We met in the supermarket. She was pushing her baby along in the shopping cart, which was stuffed with disposable diapers, jars of Gerber, diet pop, and TV dinners. I rolled my cart full of canned goods and bottles of liquor next to her cart and parked it. She was filling a small produce bag with sour grapes. I didn’t need any fruit at my apartment–I subside mainly on condensed soup and Jim Beam–but I was so smitten with the blonde beauty that I had to pretend. Inspecting nearby melons, I casually wandered closer and closer to my unwitting crush. As I meandered towards her, I noticed a tiny stud in her left nostril, glistening with the light of the produce department. She was my kind of girl, the type that probably had pink hair and a bad attitude in high school. I began filling a plastic sack with cherries, not cognizant of the actions of my hands. My eyes and my mind were on only one thing: the stunning vision in front of me. She couldn’t have been over twenty-one, but the lines on her face showed a wisdom–a wisdom that probably came from raising a child at such a young age.

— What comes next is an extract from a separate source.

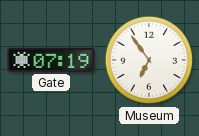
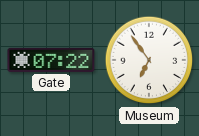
Gate: 07:19 -> 07:22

“Hi.” The angel’s song had come from over my shoulder. I spun around, probably much too quickly to seem as suave as I thought I was, and made the first eye contact. Her blue eyes shot daggers right into my own, and instantly I was awestruck. Unable to speak, I sent a smile and a nod in her direction. She opened her mouth to speak: her gorgeous pink lips, contrasting beautifully with her white face, lifted to show pearly, white teeth. “I couldn’t help but notice that you’ve really been stocking up on the cherries there.” For the first time, I looked down at the basket of my cart. I had filled four produce bags with bright red cherries. The gorgeous, pale-skinned maiden arched her golden eyebrow at me as I brought my eyes back upwards to hers.

“Yeah,” I assented. “I love cherries. Keep a man healthy, wealthy, and wise.” Did I actually say that? I did–but what did I mean by that? Obviously, living in isolation for three years had dulled my wits to the point where I could no longer think on my toes. I looked at the girl for any sign of disgust or distaste, but I received instead a wide grin and the sight of rosy, blushing cheeks.

She introduced herself as Kate, and I did the same. Then, when I realized what I had said, I introduced myself properly. My bumbling mistakes must have seemed like well-timed jokes to the girl, because she just wouldn’t stop smiling at me. I was in love with this girl already, and I had only known her for all of thirty seconds.

“Anyway,” she said, “the reason I approached you is that while you were busy grabbing fistfuls of cherries, you accidentally grabbed my baby’s pacifier from her mouth. It’s in one of those bags, and I wanted to know if I could get that back.” I was dumbstruck as I stuttered an apology and fished through the heaping bags of fruit. Eventually, I came upon the pacifier and plucked it from its red grave. The girl snatched the pacifier from my hand and thanked me with a smile. With that, she wandered away towards the deli with bawling child in tow.

I dumped the multiple bags of cherries back into their green bin and walked away, red with embarrassment. I quickly paid for my alcohol and soup, rushed out to my car, and sped away. While driving, I realized that the events such as the grocery store incident were the reason I live alone and only leave to work and shop. I got back to my slum of an apartment, locked and deadbolted the door, and went immediately to sleep.